**** The input ****

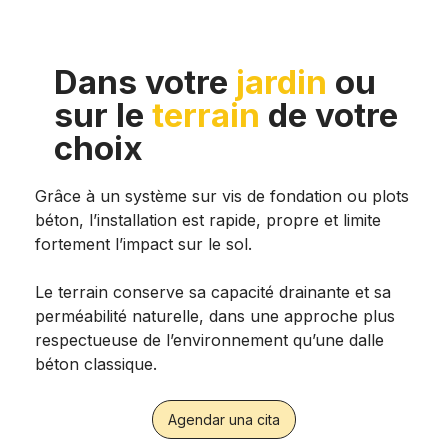
Dans votre
jardin
ou
sur le
terrain
de votre
choix
Grâce à un système sur vis de fondation ou plots
béton, l’installation est rapide, propre et limite
fortement l’impact sur le sol.
Le terrain conserve sa capacité drainante et sa
perméabilité naturelle, dans une approche plus
respectueuse de l’environnement qu’une dalle
béton classique.
Agendar una cita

****

= Task brief =
Exclude every picture and copy the remaining data exactly.

= Task answer =
Dans votre
jardin
ou
sur le
terrain
de votre
choix
Grâce à un système sur vis de fondation ou plots
béton, l’installation est rapide, propre et limite
fortement l’impact sur le sol.
Le terrain conserve sa capacité drainante et sa
perméabilité naturelle, dans une approche plus
respectueuse de l’environnement qu’une dalle
béton classique.
Agendar una cita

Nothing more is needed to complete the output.